SharePoint Server 2010 is a great platform for storing information about the users in an organization. Using the User Profile Service application and its related components, you can configure SharePoint to store a variety of information about users and synchronize that information with external storage, such as Active Directory (AD) or any other data source to which you can connect using Business Connectivity Services (BCS). Users can then edit their information using the user profile pages. The external storage sources will then be updated automatically with this new information, thereby making the information more relevant and timely throughout the organization.
However, allowing users to update their own information introduces new problems when it comes to governance, particularly in terms of security of information, privacy, and ethical conduct. Fortunately, one component of the User Profile Service application is the User Profile Change Service. The User Profile Change Service isn’t a true service but rather a series of tables within the User Profile Service’s profile database and a timer job (i.e., User Profile Change Cleanup Job) that’s used to clear stored changes older than 14 days. By default, the User Profile Change Cleanup Job runs once a day. You can adjust this frequency by editing the schedule for this timer job.
You can use the User Profile Change Service to view and report on changes. Unfortunately, however, there isn’t a UI to view these changes, so you must use the SharePoint API to query the system to view changes.
But what kind of changes can you query the system for? The answer is simple: all user profile properties. You can see the properties that are available by navigating to the Manage Service Applications page in the Central Administration site, selecting a User Profile Service application, and clicking Manage to view the User Profile Management page. (If a User Profile Service application doesn’t exist, you must create one in order to store and manage user details.) Click the Manage User Properties link to see all the available properties. From here you can create, delete, or edit any properties that you want your users to populate with data. When a user edits any of the values for one of these properties, a change record will be created. However, it’s important to remember that changes will persist for only 14 days, assuming the User Profile Change Cleanup Job is running. If you need to keep these changes longer, you can change the retention period by running a simple STSADM command. (There’s no Windows PowerShell equivalent way to do this.) The following example changes the retention period to 28 days:
stsadm -o profilechangelog -userprofileapplication "My User Profile Service App"
-daysofhistory 28
(Although the command wraps here, you'd enter it all on one line. The same holds true for the other commands that wrap.) You can gain access to these change records using the objects in the Microsoft.Office.Server.UserProfiles namespace, which is part of the Microsoft.Office.Server.UserProfiles.dll assembly. Specifically, you use the UserProfileManager, UserProfileChangeQuery, and UserProfileChangeToken classes.
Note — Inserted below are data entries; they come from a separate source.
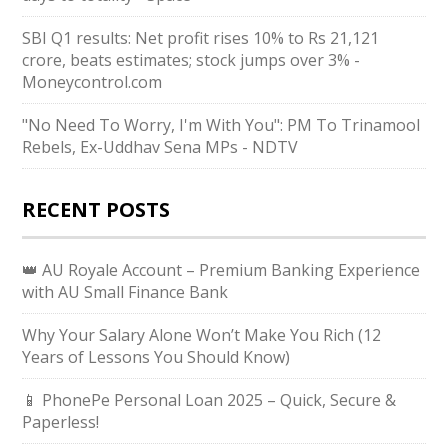
SBI Q1 results: Net profit rises 10% to Rs 21,121
crore, beats estimates; stock jumps over 3% -
Moneycontrol.com
"No Need To Worry, I'm With You": PM To Trinamool
Rebels, Ex-Uddhav Sena MPs - NDTV
RECENT POSTS
👑 AU Royale Account – Premium Banking Experience
with AU Small Finance Bank
Why Your Salary Alone Won’t Make You Rich (12
Years of Lessons You Should Know)
📱 PhonePe Personal Loan 2025 – Quick, Secure &
Paperless!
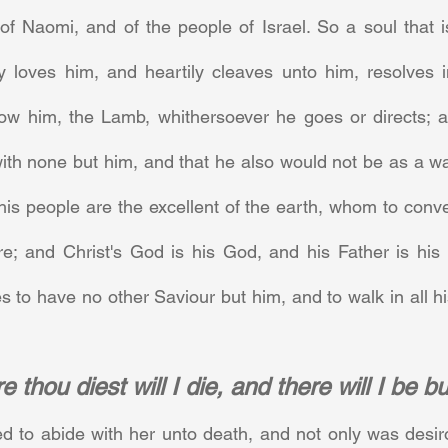
f Naomi, and of the people of Israel. So a soul that is 
ly loves him, and heartily cleaves unto him, resolves i
llow him, the Lamb, whithersoever he goes or directs; an
h none but him, and that he also would not be as a way
 his people are the excellent of the earth, whom to conver
re; and Christ's God is his God, and his Father is his F
s to have no other Saviour but him, and to walk in all 
 thou diest will I die, and there will I be b
 to abide with her unto death, and not only was desiro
Retrieving User Profile Changes
To retrieve user profile changes, you must first create an instance of the UserProfileManager class. This class is the gateway for all programmatic manipulations of the user profile properties and their properties. To create an instance of this class, you must provide it with a Microsoft.SharePoint.SPServiceContext object. This context object makes sure that you’re working with the correct User Profile Service application.
There are two ways to retrieve the SPServiceContext object:
- You can provide a specific service application proxy object and a site subscription identifier. (Site subscriptions are only relevant in multi-tenancy scenarios. Most users can use the default site subscription, which is essentially just an empty globally unique identifier—GUID.)
- You can provide a site collection that’s associated with the service application.
Listing 1 demonstrates the first approach using PowerShell. Alternatively, you could use code in which the URL to the site collection is passed to the GetContext method. Either approach is perfectly acceptable.
Now that you have the SPServiceContext object, you can create the UserProfileManager object:
$manager = New-Object Microsoft.Office.Server.
UserProfiles.UserProfileManager $context
The UserProfileManager class contains the GetChanges method. This method has three overloads:
- GetChanges(), which retrieves all changes
- GetChanges(UserProfileChangeToken), which retrieves all changes from a given date or event
- GetChanges(ProfileBaseChangeQuery), which retrieves specific changes given a query object
All the GetChanges overloads return a UserProfileChangeCollection object. This object contains all the changes stored as either a UserProfileChange object or one of its derivative types:
- UserProfileColleagueChange
- UserProfileCustomChange
- UserProfileLinkItemChange
- UserProfileMembershipChange
- UserProfileOrganizationMembershipChange
- UserProfilePropertyValueChange
- UserProfileWebLogChange
Each object type stores the resultant change in a manner most appropriate for the given type. It’s important to note that a separate object will be returned for every change. So, if a user edits two profile properties, you’ll have at least two objects (one for each property). As the phrase “at least” implies, you could have more than two objects. For example, if the user edits the Skills property by adding several skills, a separate change object will be returned for each skill added (i.e., one object for each value entered).